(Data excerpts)

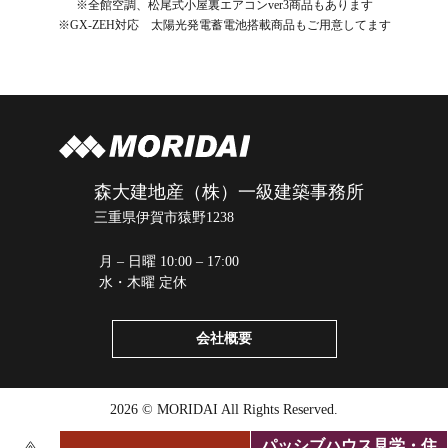
※全館空調、松尾式小屋裏エアコンver3商品もあります
※GX-ZEH対応 太陽光発電蓄電池搭載商品もご用意してます
森大建地産（株）一級建築事務所
三重県伊賀市猿野1238
月 – 日曜 10:00 – 17:00
水・木曜 定休
会社概要
2026 © MORIDAI All Rights Reserved.
パッシブハウス見学・住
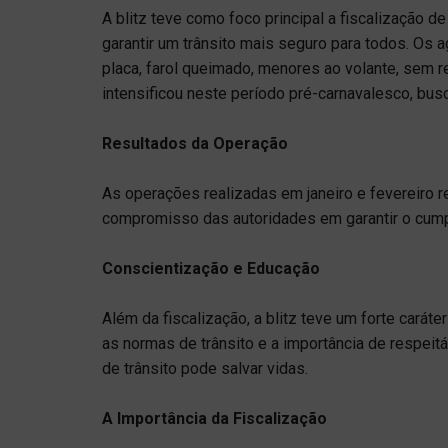
A blitz teve como foco principal a fiscalização de
garantir um trânsito mais seguro para todos. Os
placa, farol queimado, menores ao volante, sem r
intensificou neste período pré-carnavalesco, bus
Resultados da Operação
As operações realizadas em janeiro e fevereiro 
compromisso das autoridades em garantir o cumpr
Conscientização e Educação
Além da fiscalização, a blitz teve um forte carát
as normas de trânsito e a importância de respeit
de trânsito pode salvar vidas.
A Importância da Fiscalização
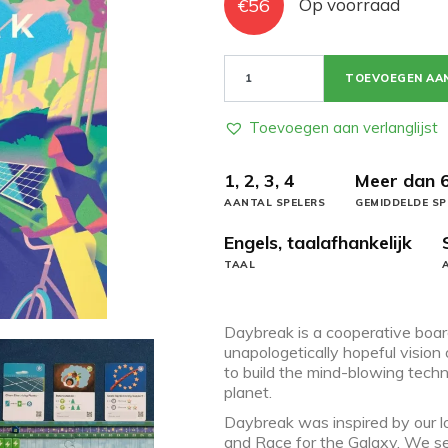
€
56
Op voorraad
Daybreak
TOEVOEGEN AA
aantal
Toevoegen aan verlanglijst
1, 2, 3, 4
Meer dan 
AANTAL SPELERS
GEMIDDELDE SP
Engels, taalafhankelijk
TAAL
Daybreak is a cooperative boar
unapologetically hopeful vision
to build the mind-blowing techn
planet.
Daybreak was inspired by our l
and Race for the Galaxy. We set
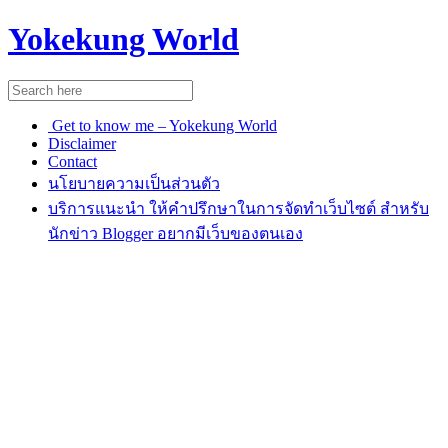
Yokekung World
Get to know me – Yokekung World
Disclaimer
Contact
นโยบายความเป็นส่วนตัว
บริการแนะนำ ให้คำปรึกษาในการจัดทำเว็บไซต์ สำหรับ
นักข่าว Blogger อยากมีเว็บของตนเอง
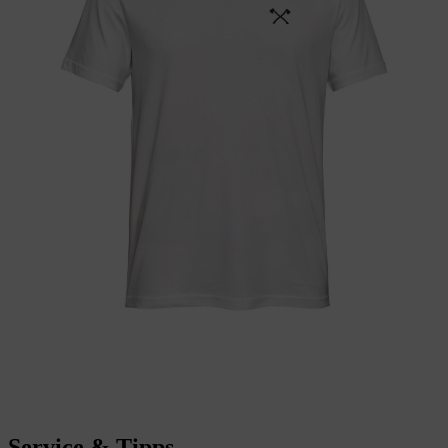
Service & Tipps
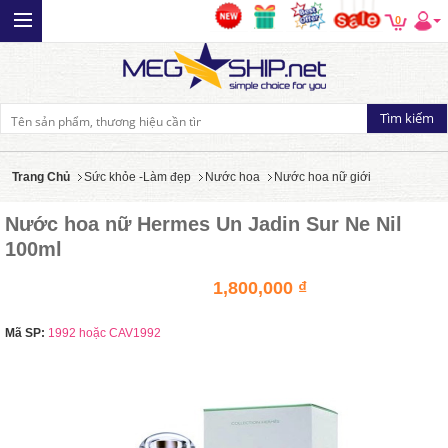
0
Trang Chủ
Sức khỏe -Làm đẹp
Nước hoa
Nước hoa nữ giới
Nước hoa nữ Hermes Un Jadin Sur Ne Nil
100ml
1,800,000 ₫
Mã SP:
1992 hoặc CAV1992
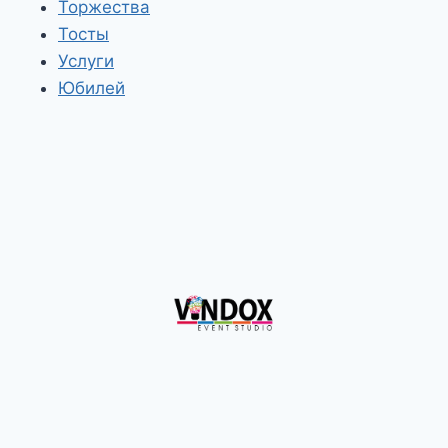
Торжества
Тосты
Услуги
Юбилей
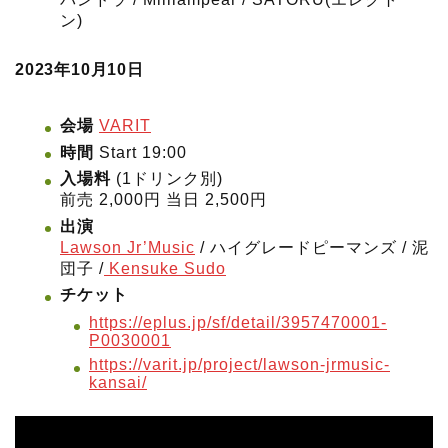
ン)
2023年10月10日
会場
VARIT
時間
Start 19:00
入場料
(1ドリンク別)
前売 2,000円 当日 2,500円
出演
Lawson Jr’Music
/ ハイグレードピーマンズ / 泥
団子 /
Kensuke Sudo
チケット
https://eplus.jp/sf/detail/3957470001-
P0030001
https://varit.jp/project/lawson-jrmusic-
kansai/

**WORK TO COMPLETE**
For your answer, write out the data exactly and drop every picture.

**TASK RESULT**
※全館空調、松尾式小屋裏エアコンver3商品もあります
※GX-ZEH対応 太陽光発電蓄電池搭載商品もご用意してます
森大建地産（株）一級建築事務所
三重県伊賀市猿野1238
月 – 日曜 10:00 – 17:00
水・木曜 定休
会社概要
2026 © MORIDAI All Rights Reserved.
パッシブハウス見学・住
A blitz teve como foco principal a fiscalização de
garantir um trânsito mais seguro para todos. Os
placa, farol queimado, menores ao volante, sem r
intensificou neste período pré-carnavalesco, bus
Resultados da Operação
As operações realizadas em janeiro e fevereiro 
compromisso das autoridades em garantir o cumpr
Conscientização e Educação
Além da fiscalização, a blitz teve um forte carát
as normas de trânsito e a importância de respeit
de trânsito pode salvar vidas.
A Importância da Fiscalização
€
56
Op voorraad
Daybreak
TOEVOEGEN AA
aantal
Toevoegen aan verlanglijst
1, 2, 3, 4
Meer dan 
AANTAL SPELERS
GEMIDDELDE SP
Engels, taalafhankelijk
TAAL
Daybreak is a cooperative boar
unapologetically hopeful vision
to build the mind-blowing techn
planet.
Daybreak was inspired by our l
and Race for the Galaxy. We set
Yokekung World
Get to know me – Yokekung World
Disclaimer
Contact
นโยบายความเป็นส่วนตัว
บริการแนะนำ ให้คำปรึกษาในการจัดทำเว็บไซต์ สำหรับ
นักข่าว Blogger อยากมีเว็บของตนเอง
Service & Tipps
0
Trang Chủ
Sức khỏe -Làm đẹp
Nước hoa
Nước hoa nữ giới
Nước hoa nữ Hermes Un Jadin Sur Ne Nil
100ml
1,800,000 ₫
Mã SP:
1992 hoặc CAV1992
Торжества
Тосты
Услуги
Юбилей
ン)
2023年10月10日
会場
VARIT
時間
Start 19:00
入場料
(1ドリンク別)
前売 2,000円 当日 2,500円
出演
Lawson Jr’Music
/ ハイグレードピーマンズ / 泥
団子 /
Kensuke Sudo
チケット
https://eplus.jp/sf/detail/3957470001-
P0030001
https://varit.jp/project/lawson-jrmusic-
kansai/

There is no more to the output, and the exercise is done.